Only for an isothermal process does Eq. (1) become

$$\Delta S_{\text{surr}}=\dfrac{-Q_{sys}}{T_{surr}} \tag{3}$$

It is possible to alter the temperature of the surroundings during a process (in practice and conceptually), so Eq. (3) is not a general statement.

The series of pseudo-stationary states traversed during a reversible process are equilibrium states, attainable under the limiting condition that the process is carried out infinitely slowly. At each step during a reversible process we can write $T_{sys}=T_{surr}$, but this does not require the temperature to be equal for each state$^\dagger$. The use of the word infinity is meant to convey an ideal process that can only be approached approximately in reality.
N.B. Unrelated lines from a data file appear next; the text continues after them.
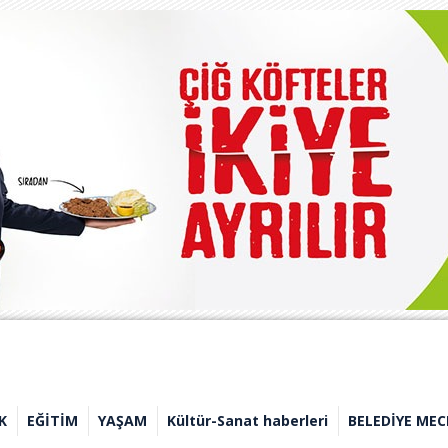
K
EĞİTİM
YAŞAM
Kültür-Sanat haberleri
BELEDİYE MEC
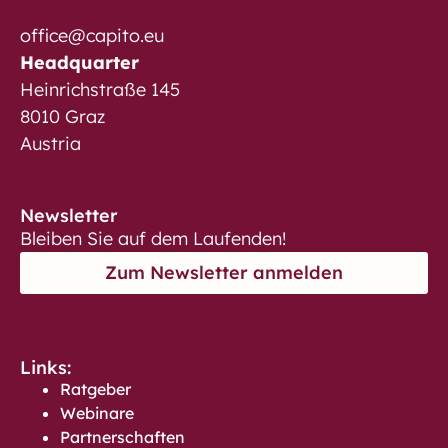
office@capito.eu
Headquarter
Heinrichstraße 145
8010 Graz
Austria
Newsletter
Bleiben Sie auf dem Laufenden!
Zum Newsletter anmelden
Links:
Ratgeber
Webinare
Partnerschaften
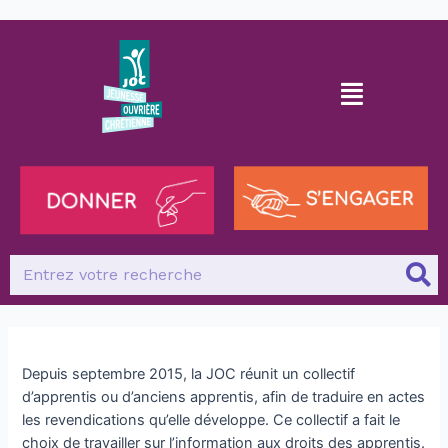
Depuis septembre 2015, la JOC réunit un collectif
d’apprentis ou d’anciens apprentis, afin de traduire en actes
les revendications qu’elle développe. Ce collectif a fait le
choix de travailler sur l’information aux droits des apprentis.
An infinitely large heat reservoir means that it has an infinitely large heat capacity, so that changes in the system do not alter the temperature of the surroundings:

$$dT = \frac{dq}{C_{\text{surr}}}=\frac{dq}{\infty} =0 \tag{4}$$

A textbook example of a process carried out reversibly while altering the temperature is the cycle of heating and cooling a pure substance before and after bringing it to a phase transition temperature, in order to compute the entropy change for the spontaneous process under supercooled conditions.

$^\dagger$ If this appears to be like one of Zeno's paradoxes, well, it is.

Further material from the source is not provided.